Our Sages taught that “there are some who can acquire their share in the world to come in the mere span of one hour.” Jewish mystics remind us of a remarkable numerical linkage. The biblical lifespan is 70 years. 70×365 days is 25,550. Multiply the number of our days by 24, and our total number of hours on earth is just a little over 613,000 – a correspondence with the 613 mitzvot, in order to teach us that every hour of our lives should be concerned with fulfilling God’s will a thousandfold!
I do not remember where I saw it but the following story is an amazing metaphor for life.
Imagine there is a bank account that credits your account each morning with $86,400. It carries over no balance from day to day. Every evening the bank deletes whatever part of the balance you failed to use during the day. What would you do? Draw out every cent, of course.
Each of us has such a bank. Its name is TIME. Every morning, it credits you with 86,400 seconds – twenty-four hours times sixty minutes time sixty seconds. Every night it writes off as lost whatever of this you have failed to invest to a good purpose. It carries over no balance. It allows no over draft. Each day it opens a new account for you. Each night it erases the remains of the day. If you fail to use the day’s deposits, the loss is yours. There is no drawing against “tomorrow.” You must live in the present on today’s deposits. Invest it so as to get from it the utmost in health, happiness and success.
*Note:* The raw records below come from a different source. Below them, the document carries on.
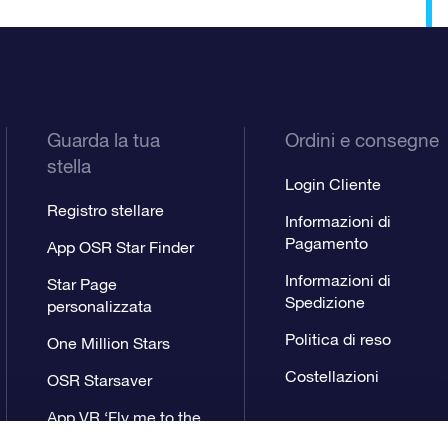
Guarda la tua
Ordini e consegne
stella
Login Cliente
Registro stellare
Informazioni di
Pagamento
App OSR Star Finder
Informazioni di
Star Page
Spedizione
personalizzata
Politica di reso
One Million Stars
Costellazioni
OSR Starsaver
App VR ‘Fly me to the
stars’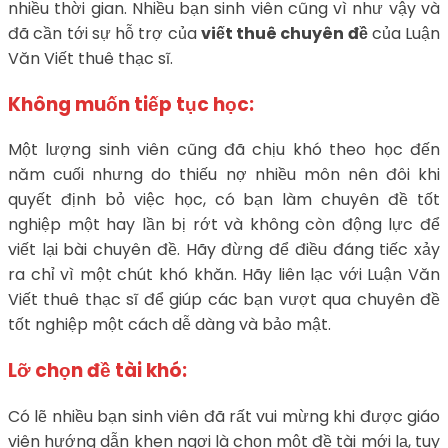
nhiều thời gian. Nhiều bạn sinh viên cũng vì như vậy và
đã cần tới sự hỗ trợ của
viết thuê chuyên đề
của Luận
Văn Viết thuê thạc sĩ.
Không muốn tiếp tục học:
Một lượng sinh viên cũng đã chịu khó theo học đến
năm cuối nhưng do thiếu nợ nhiều môn nên đôi khi
quyết định bỏ việc học, có bạn làm chuyên đề tốt
nghiệp một hay lần bị rớt và không còn động lực để
viết lại bài chuyên đề. Hãy đừng để điều đáng tiếc xảy
ra chỉ vì một chút khó khăn. Hãy liên lạc với Luận Văn
Viết thuê thạc sĩ để giúp các bạn vượt qua chuyên đề
tốt nghiệp một cách dễ dàng và bảo mật.
Lỡ chọn đề tài khó:
Có lẽ nhiều bạn sinh viên đã rất vui mừng khi được giáo
viên hướng dẫn khen ngợi là chọn một đề tài mới lạ, tuy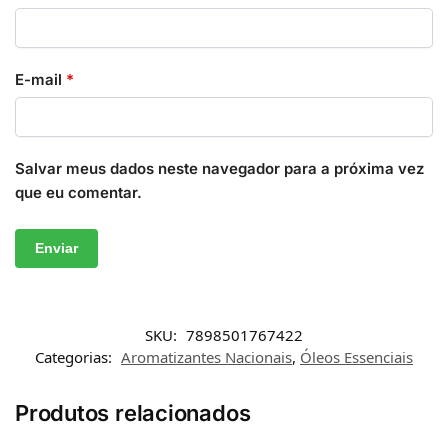
E-mail
*
Salvar meus dados neste navegador para a próxima vez
que eu comentar.
SKU:
7898501767422
Categorias:
Aromatizantes Nacionais
,
Óleos Essenciais
Produtos relacionados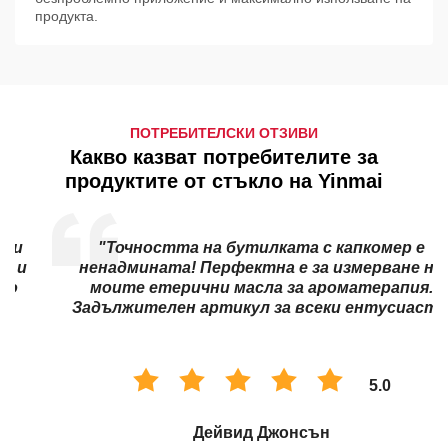
продукта.
ПОТРЕБИТЕЛСКИ ОТЗИВИ
Какво казват потребителите за
продуктите от стъкло на Yinmai
"Точността на бутилката с капкомер е
ненадмината! Перфектна е за измерване на
моите етерични масла за ароматерапия.
Задължителен артикул за всеки ентусиаст."
5.0
Дейвид Джонсън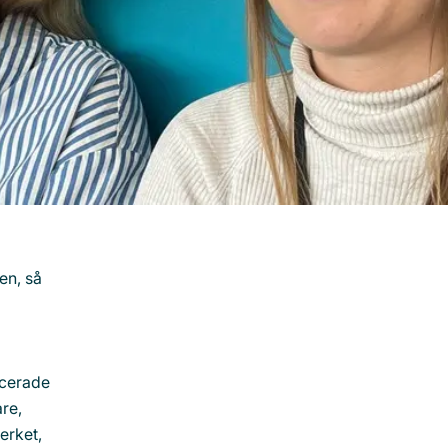
en, så
ncerade
re,
erket,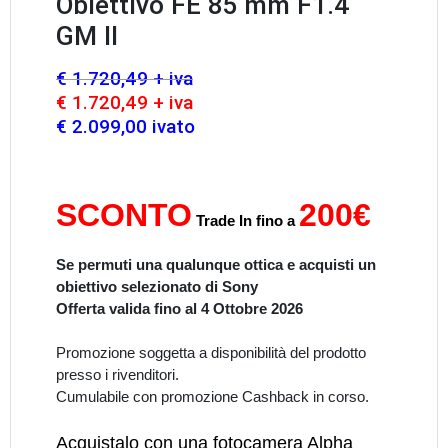
Obiettivo FE 85 mm F1.4
GM II
€ 1.720,49 + iva
€ 1.720,49 + iva
€ 2.099,00 ivato
SCONTO
200€
Trade In fino a
Se permuti una qualunque ottica e acquisti un
obiettivo selezionato di Sony
Offerta valida fino al 4 Ottobre 2026
Promozione soggetta a disponibilità del prodotto
presso i rivenditori.
Cumulabile con promozione Cashback in corso.
Acquistalo con una fotocamera Alpha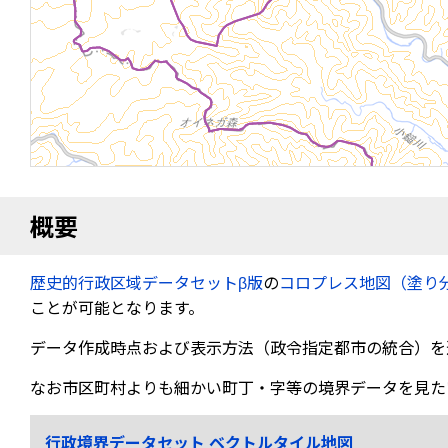
概要
歴史的行政区域データセットβ版
の
コロプレス地図（塗り
ことが可能となります。
データ作成時点および表示方法（政令指定都市の統合）を
なお市区町村よりも細かい町丁・字等の境界データを見た
行政境界データセット ベクトルタイル地図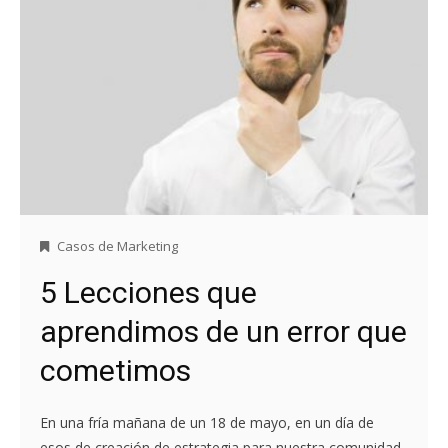
Casos de Marketing
5 Lecciones que
aprendimos de un error que
cometimos
En una fría mañana de un 18 de mayo, en un día de
esos de creación de estrategia para nuestra comunidad,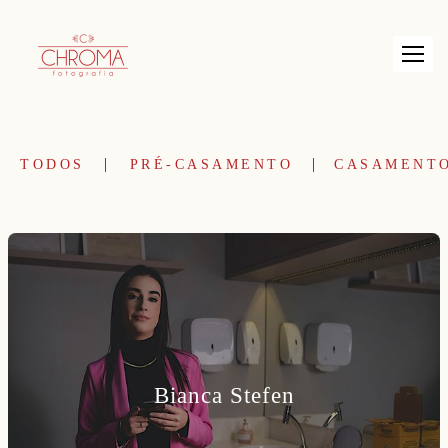
TODOS
PRÉ-CASAMENTO
CASAMENT
Bianca Stefen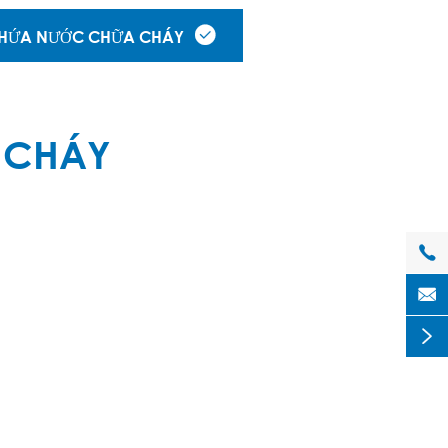

CHỨA NƯỚC CHỮA CHÁY
 CHÁY


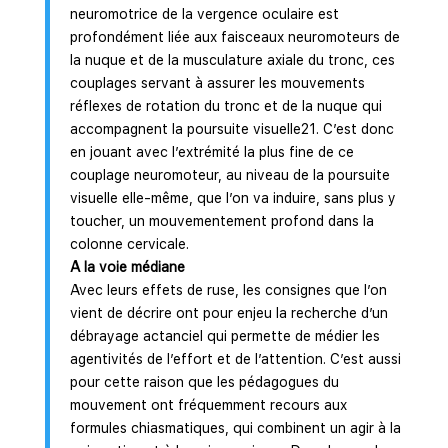
neuromotrice de la vergence oculaire est
profondément liée aux faisceaux neuromoteurs de
la nuque et de la musculature axiale du tronc, ces
couplages servant à assurer les mouvements
réflexes de rotation du tronc et de la nuque qui
accompagnent la poursuite visuelle21. C’est donc
en jouant avec l’extrémité la plus fine de ce
couplage neuromoteur, au niveau de la poursuite
visuelle elle-même, que l’on va induire, sans plus y
toucher, un mouvementement profond dans la
colonne cervicale.
A la voie médiane
Avec leurs effets de ruse, les consignes que l’on
vient de décrire ont pour enjeu la recherche d’un
débrayage actanciel qui permette de médier les
agentivités de l’effort et de l’attention. C’est aussi
pour cette raison que les pédagogues du
mouvement ont fréquemment recours aux
formules chiasmatiques, qui combinent un agir à la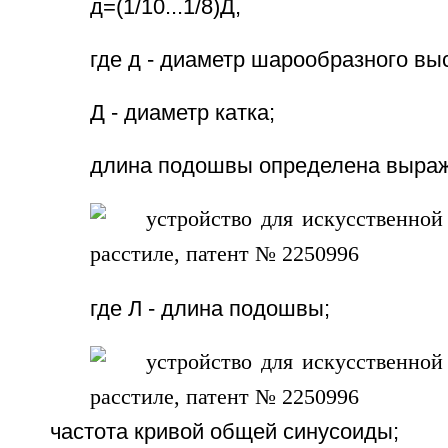
д=(1/10...1/8)Д,
где д - диаметр шарообразного вы
Д - диаметр катка;
длина подошвы определена выра
где Л - длина подошвы;
частота кривой общей синусоиды;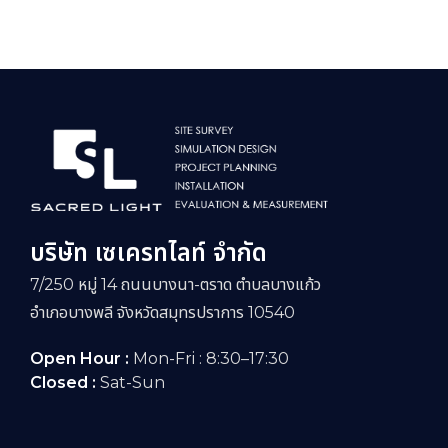
บริษัท เซเครทไลท์ จำกัด
7/250 หมู่ 14 ถนนบางนา-ตราด ตำบลบางแก้ว
อำเภอบางพลี จังหวัดสมุทรปราการ 10540
Open Hour :
Mon-Fri : 8:30–17:30
Closed :
Sat-Sun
The clock for every one of us keeps running. The days, the hours, the minutes – and yes, even the seconds quickly move at their unstoppable pace. But we can change the course of our lives even in a small fraction of time as a second. Perhaps that’s why it’s called a “second” – because it gives us a second chance to rectify our mistakes, to redirect our goals, to redefine our values, to become better versions of who we are from the perspective of who we could be.
Just a second, after all, is what the Olympics teach us makes the difference between winning the gold or weeping for what might have been.